Anciens soldats, mercenaires et scènes de braquage à la Michael Mann, Deon Meyer ne lésine pas sur les moyens pour nous tenir en haleine. Et ça marche encore. Sur près de 700 pages, le romancier sud-africain exorcise les démons de sa propre angoisse en nous parlant d’un pays rongé par la corruption mais en partie sauvé par des personnages restés droits et honnêtes : les policiers Benny Griessel et Vaughn Cupido.
Même si les atermoiements amoureux de Benny sont un peu longs, Deon Meyer prouve que décidément l’expérience est une valeur sûre. Caméra/stylo à l’épaule, il nous promène dans les coins reculés de son pays et nous fait fréquenter des gens parfaitement infréquentables. Comme Christina Jaeger, Brenner, Igen Rousseau, Themba Jola ou encore Jericho Yon. Un groupe de sacrés lascars comme on en croise sur tous les terrains où la guerre se prépare, fait rage ou s’achève. Des terrains où les ressources minières appâtent les chefs de guerre locaux et les grandes corporations internationales. Le groupe s’est réuni, non pour jouer aux cartes, mais pour un braquage qui devrait les mettre à l’abri pour un bon moment. La préparation est millimétrée et militaire. Rien ne va se passer comme prévu.
Le corps d’une femme est retrouvé sur les hauteurs de Stellenboschberg. Elle a des traces de morsure sur les jambes. Celles d’un chien, un gros chien. Les enquêteurs Benny Griessel et Vaughn Cupido qui rêvent de retourner chez les prestigieux Hawks sont envoyés par le bureau des enquêteurs de Stellenboschberg dont ils dépendent encore (un peu comme s’ils avaient été punis pour être trop honnêtes). Les chiens écrasés, les vols, voilà leur quotidien, désormais. Mais comme ils sont bons et intuitifs, ils se disent qu’il y a un truc qui cloche dans cette histoire. Une voisine leur donne un coup de pouce. Son voisin, Basie Small, un voyou selon elle, un avocat, possède un molosse. Et voilà la mécanique Meyer lancée à toute berzingue.
Le gars n’est pas sympathique. Mais de là à finir sur le sol entre sa cuisine et son salon, raide mort, avec de la mousse dans la gorge.

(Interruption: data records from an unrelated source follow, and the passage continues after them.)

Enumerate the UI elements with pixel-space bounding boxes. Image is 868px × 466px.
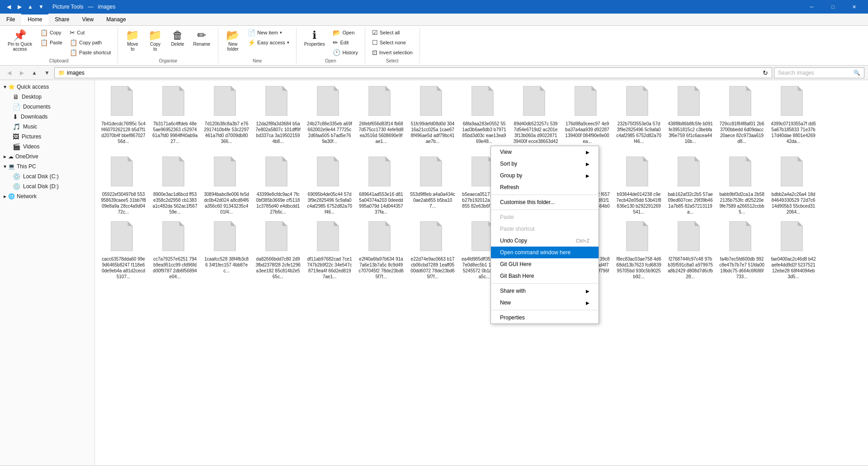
- file-item[interactable]: b93644de014238 c9e7ecb42e05dd 53b41f8836…: [614, 154, 664, 217]
- maximize-button[interactable]: □: [823, 0, 843, 14]
- paste-shortcut-button[interactable]: 📋 Paste shortcut: [66, 48, 114, 57]
- refresh-button[interactable]: ↻: [763, 69, 768, 76]
- file-item[interactable]: 12da2f8fa3d3684 b5a7e802a5807c 101dff9fb…: [253, 84, 303, 152]
- file-item[interactable]: e22d74e9ac0663 b17cb06cbd7289 1eaff0500d…: [408, 219, 458, 282]
- context-menu-item-properties[interactable]: Properties: [491, 312, 599, 323]
- up-button[interactable]: ▲: [29, 67, 40, 78]
- sidebar-item-videos[interactable]: 🎬 Videos: [0, 142, 94, 152]
- file-item[interactable]: cacc63578dda60 99e9d6465b8247 f118e60de9…: [99, 219, 148, 282]
- copy-button[interactable]: 📋 Copy: [37, 28, 66, 38]
- file-item[interactable]: 4399c0719355a7f dd55a67b185833 71e37b17d…: [769, 84, 818, 152]
- file-item[interactable]: 05922ef30497b8 553958639caee5 31bb7f809e…: [99, 154, 148, 217]
- tab-file[interactable]: File: [0, 14, 21, 25]
- easy-access-button[interactable]: ⚡ Easy access ▾: [245, 38, 292, 48]
- quick-access-header[interactable]: ▾ ⭐ Quick access: [0, 82, 94, 92]
- context-menu-item-gitgui[interactable]: Git GUI Here: [491, 258, 599, 270]
- file-item[interactable]: 689641ad553e16 d815a04374a203 0deedd995a…: [356, 154, 406, 217]
- edit-button[interactable]: ✏ Edit: [330, 38, 361, 48]
- context-menu-item-sortby[interactable]: Sort by▶: [491, 158, 599, 170]
- context-menu-item-opencmd[interactable]: Open command window here: [491, 247, 599, 258]
- open-button[interactable]: 📂 Open: [330, 28, 361, 38]
- context-menu-item-view[interactable]: View▶: [491, 146, 599, 158]
- file-item[interactable]: cc7a79257e6251 794b9ea951cc99 cfd96fdd00…: [150, 219, 200, 282]
- rename-button[interactable]: ✏ Rename: [189, 28, 214, 49]
- tab-manage[interactable]: Manage: [100, 14, 132, 25]
- file-item[interactable]: bdbb2a4a2c26a4 18d84649330529 72d7c614d9…: [769, 154, 818, 217]
- address-path[interactable]: 📁 images ↻: [54, 67, 772, 78]
- properties-button[interactable]: ℹ Properties: [300, 28, 329, 49]
- file-item[interactable]: da82666bdd7c80 2d93fbd2378f28 2cfe1296a3…: [253, 219, 303, 282]
- pin-to-quick-access-button[interactable]: 📌 Pin to Quick access: [4, 28, 36, 54]
- file-item[interactable]: f8ec83ac03ae758 4d668dd13b7623 fcd683995…: [614, 219, 664, 282]
- search-icon[interactable]: 🔍: [854, 70, 860, 76]
- file-item[interactable]: 26febf656d83f14 fb687d575cc1730 4efe9d8e…: [356, 84, 406, 152]
- sidebar-item-local-c[interactable]: 💿 Local Disk (C:): [0, 171, 94, 181]
- context-menu-item-new[interactable]: New▶: [491, 297, 599, 309]
- file-item[interactable]: 89d40db523257c 5397d54e6719d2 ac201e3f13…: [511, 84, 561, 152]
- file-item[interactable]: bab162af32c2b5 57ae09ed607cec 29f39b461a…: [665, 154, 715, 217]
- move-to-button[interactable]: 📁 Move to: [122, 28, 143, 54]
- file-item[interactable]: 51fc99defd08d0d 30416a21cc025a 1cae678f4…: [408, 84, 458, 152]
- file-item[interactable]: 1caafcc528 38f4fb3c86 34f1fec157 4bb87ec…: [202, 219, 251, 282]
- delete-button[interactable]: 🗑 Delete: [167, 28, 188, 49]
- back-button[interactable]: ◀: [4, 67, 14, 78]
- context-menu-item-sharewith[interactable]: Share with▶: [491, 285, 599, 297]
- copy-to-button[interactable]: 📁 Copy to: [144, 28, 166, 54]
- file-item[interactable]: 24b27c88e335eb a69f662002e9e44 77725c2d6…: [305, 84, 354, 152]
- context-menu-item-undocopy[interactable]: Undo CopyCtrl+Z: [491, 235, 599, 247]
- close-button[interactable]: ✕: [844, 0, 864, 14]
- context-menu-item-gitbash[interactable]: Git Bash Here: [491, 270, 599, 282]
- qa-forward[interactable]: ▶: [14, 2, 24, 12]
- file-item[interactable]: 7b41decdc76f85c 5c4f46070262128 b5d7f1d2…: [99, 84, 148, 152]
- file-item[interactable]: e2f40a6fa97b634 91a7a6e13b7a5c 8c9d49c70…: [356, 219, 406, 282]
- history-button[interactable]: 🕐 History: [330, 48, 361, 57]
- sidebar-item-local-d[interactable]: 💿 Local Disk (D:): [0, 181, 94, 191]
- sidebar-item-desktop[interactable]: 🖥 Desktop: [0, 92, 94, 102]
- qa-back[interactable]: ◀: [4, 2, 14, 12]
- tab-home[interactable]: Home: [21, 14, 48, 25]
- network-header[interactable]: ▸ 🌐 Network: [0, 191, 94, 201]
- file-item[interactable]: fae0400ac2c46d8 b42aefe4dd9d2f 523752112…: [769, 219, 818, 282]
- file-item[interactable]: 7d120b38c8a3b7 e762917410b4fe 53c2297461…: [202, 84, 251, 152]
- context-menu-item-groupby[interactable]: Group by▶: [491, 170, 599, 181]
- file-item[interactable]: 69095b4de05c44 57d3f9e2825496 5c9afa0c4a…: [305, 154, 354, 217]
- file-item[interactable]: 7b3171a6c4ffdeb 48e5ae96952363 c5297461a…: [150, 84, 200, 152]
- file-item[interactable]: 68fa9aa283e0552 551ad3b6ae8db3 b797185bd…: [459, 84, 509, 152]
- forward-button[interactable]: ▶: [16, 67, 27, 78]
- file-item[interactable]: 176d98a9ceec97 4e9ba37a4aa939 d922871394…: [562, 84, 612, 152]
- this-pc-header[interactable]: ▾ 💻 This PC: [0, 162, 94, 171]
- file-item[interactable]: f2768744fc97c48 97bb35f591c8a0 a979975a8…: [665, 219, 715, 282]
- qa-up[interactable]: ▲: [25, 2, 35, 12]
- context-menu-item-refresh[interactable]: Refresh: [491, 181, 599, 193]
- file-item[interactable]: 553d9f8eb a4a0a434c 0ae2ab855 b5ba107...: [408, 154, 458, 217]
- sidebar-item-documents[interactable]: 📄 Documents: [0, 102, 94, 112]
- search-box[interactable]: Search images 🔍: [774, 67, 864, 78]
- file-item[interactable]: 43399e8cfdc9ac4 7fc0bf385b3669e cf51181c…: [253, 154, 303, 217]
- recent-locations-button[interactable]: ▼: [42, 67, 52, 78]
- file-item[interactable]: 438f8b86b8fc5fe b091fe3951815c2 c3bebfa3…: [665, 84, 715, 152]
- minimize-button[interactable]: ─: [802, 0, 822, 14]
- paste-button[interactable]: 📋 Paste: [37, 38, 66, 48]
- invert-selection-button[interactable]: ⊡ Invert selection: [369, 48, 416, 57]
- select-all-button[interactable]: ☑ Select all: [369, 28, 416, 38]
- sidebar-item-pictures[interactable]: 🖼 Pictures: [0, 132, 94, 142]
- context-menu-item-customise[interactable]: Customise this folder...: [491, 196, 599, 208]
- select-none-button[interactable]: ☐ Select none: [369, 38, 416, 48]
- file-item[interactable]: 729cc81f84f8af01 2b63700bbedd 6d09dacc20…: [717, 84, 767, 152]
- file-item[interactable]: 30894babc8e006 fe5ddc0b42d024 a8cd84f6a3…: [202, 154, 251, 217]
- qa-chevron[interactable]: ▼: [36, 2, 46, 12]
- sidebar-item-downloads[interactable]: ⬇ Downloads: [0, 112, 94, 122]
- file-item[interactable]: babb9bf3d2ca1a 2b582135b753fc df25220e9f…: [717, 154, 767, 217]
- tab-view[interactable]: View: [75, 14, 100, 25]
- new-folder-button[interactable]: 📂 New folder: [222, 28, 244, 54]
- file-area[interactable]: 7b41decdc76f85c 5c4f46070262128 b5d7f1d2…: [95, 80, 868, 466]
- copy-path-button[interactable]: 📋 Copy path: [66, 38, 114, 48]
- onedrive-header[interactable]: ▸ ☁ OneDrive: [0, 152, 94, 162]
- file-item[interactable]: 232b75f3553e0a 57d3f9e2825496 5c9afa0c4a…: [614, 84, 664, 152]
- new-item-button[interactable]: 📄 New item ▾: [245, 28, 292, 38]
- file-item[interactable]: fa4b7ec5fd600db 992c8e47b7b7e7 51fda0019…: [717, 219, 767, 282]
- tab-share[interactable]: Share: [48, 14, 75, 25]
- cut-button[interactable]: ✂ Cut: [66, 28, 114, 38]
- sidebar-item-music[interactable]: 🎵 Music: [0, 122, 94, 132]
- file-item[interactable]: 8900e3ac1d6bcd ff53e358c2d2958 cb1383a1c…: [150, 154, 200, 217]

Quand même. Violent comme mise à mort. Les deux policiers prennent contact avec la sœur de la victime, Emilia, qui devinent-ils tout de suite, leur cache des choses. Ils avancent lentement comme dans une véritable enquête. Le coffre du défunt leur apporte une première piste. Un passeport avec des visas révélateurs, Mozambique, République démocratique du Congo, États-Unis et des devises, rands, dollars et euros. De quoi les faire cogiter, les aider à cerner le personnage. Néanmoins, le contenu du coffre n’est clairement pas l’objet du crime. La mort de Dewey Reed qui s’est produite dans sa ferme située sur la partie côtière la plus fertile de l’Eastern Cape, serait-elle une bonne piste ?
Si Benny et Cupido vont mettre du temps à assembler les pièces du puzzle, Tau Berger, en revanche, a tout compris. On n’échappe pas à son passé. Prévenu par la sœur Emilia Small, l’ancien mercenaire sait très bien qu’il existe une liste et qu’il est le prochain. Ce qu’il n’a évidemment pas l’intention d’honorer. Avec ce dingue, parce qu’il est vraiment cintré, on plonge dans le monde des gars qui rencontrent quelques difficultés de réinsertion de retour dans la vie normale. Des gars en PTSD. Et si l’on en croît l’écrivain, l’Afrique du Sud semble regorger de ses hommes au courage certain mais aux intentions discutables, et qui pactisent souvent avec les plus hauts dirigeants corrompus du pays. Deon Meyer adore cette terre ocre traversée par une histoire mouvementée. Mais il est aussi sans pitié, dénonçant depuis des années la corruption endémique qui s’est installée après la fin de l’Apartheid. On retrouve cette angoisse dans “Leo” qui, sous des dehors d’un polar survolté, envoie un message assez sombre de ce qui se produit en Afrique du Sud.
“Leo” de Deon Meyer, traduction de l’afrikaans par Georges Lory, Éditions Gallimard/Série Noire, 620 pages, 23 euros.